世界で最もわかりやすい神楽の話 豊前岩戸神楽を大内田神楽(赤村)から紐解く(その4)

Blog 筑豊見聞録

春先から初夏にかけて、各地では田植えに先立つお祭りが数多くみられますが、ここで紹介する大内田神楽もその一つ。今回はシリーズ完結となりますが、豊前岩戸神楽のフィナーレともいうべき「岩戸の舞」です。岩戸神楽とも呼ばれたりしますが、そこを詳しく説明いたします。

お祝い事でもあり、神事ともされる神楽の魅力を、岩戸神楽から感じてみてください。そして、ぜひ皆さん自身のその目、その心、肌身で実感してみてください。

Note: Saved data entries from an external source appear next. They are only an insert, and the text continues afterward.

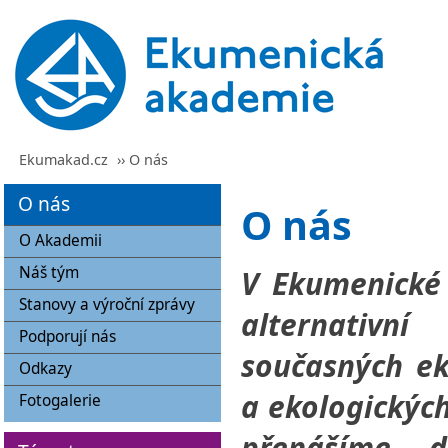
Ekumakad.cz
›› O nás
O nás
O nás
O Akademii
Náš tým
V Ekumenické
Stanovy a výroční zprávy
alternativní
Podporují nás
současných ek
Odkazy
a ekologickýc
Fotogalerie
přenášíme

清らかなエネルギーをいただけると思いますよ。

四方鬼“しおき”の舞

 この舞は、天照皇大御神(アマテラスノオオミカミ)が岩屋にこもり、邪神が猛威をふるい「高天原(たかまがはら:神話の舞台)」が不安に満ちた状況をあらわす舞です。

「岩戸」の舞に先立ち、暗闇の世界を演出し、神々の世界が平穏ではないことを表現しています。

岩戸の舞

大内田神楽のなかでも最も知られた演目で、素盞鳴尊(スサノオノミコト)の悪行で嫌気がさした天照大御神が天の岩戸に隠れ、この世が暗闇に閉ざされてしまうところから物語がはじまります。

まず登場するのが思兼之命(オモイカネノミコト)です。羽織に袴、烏帽子を被り左手に幣、右手に扇を持って登場します。

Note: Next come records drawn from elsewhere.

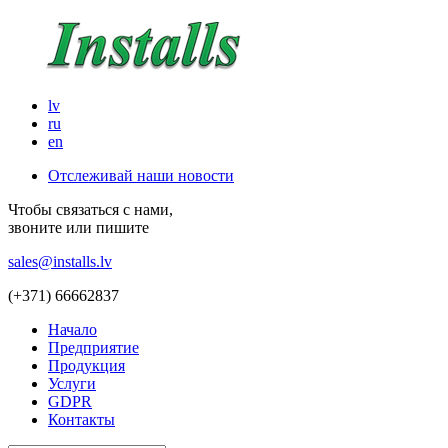
lv
ru
en
Отслеживай наши новости
Чтобы связаться с нами,
звоните или пишите
sales@installs.lv
(+371)
66662837
Начало
Предприятие
Продукция
Услуги
GDPR
Контакты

暗闇に再び光を照らすよう、岩戸を開けるにはどうすればいいか。

舞台をぐるぐると行ったり来たりしながら、思いあぐねる様子を表現しています。

結局思兼之命は、岩戸を開けるために八百万(やおよろず)の神を招きます。

そこで最初に現れる神々が、布刀玉之命(フトタマノミコト)や天児屋根之命(アマノコヤネノミコト)です。祝詞や舞など趣向をこらして、天照大神が岩戸を開けるように促しますが、まったく開く様子もなく困ってしまいます。

神々が思い悩んでいるところで登場するのが天鈿女命(アメノウズメノミコト)という女神です。

この女神の舞が優雅で、時に可愛らしい所作が特徴で、それを見ていた八百万の神が拍手喝采となります。

なにやら岩戸の外がにぎやかになってきた事に、気になり始めた天照大神が戸を少し開けたところで、すかさず手力男命(タジカラオノミコト)が登場します。

手力男命は精一杯の力をもって岩戸を開けようとします。岩戸の舞の中でももっとも力の入るところです。やっとの思いで岩戸を開けると、再び世に光をもたらせることができた。岩戸の舞にはこのような物語があります。

以上のように、大内田神楽にはその場とそこにいる人々を清め祓うための舞と、舞手が神格化して、人々の前に神様があらわれるという二つの大きな意義があります。神様の光臨にあやかり今年の無病息災、五穀豊穣を祈るのと、このような慶事を今年一年もまたできることを神様に感謝する。

岩戸の舞にはこのような意味があり、そこに集う人々の思いが込められたものです。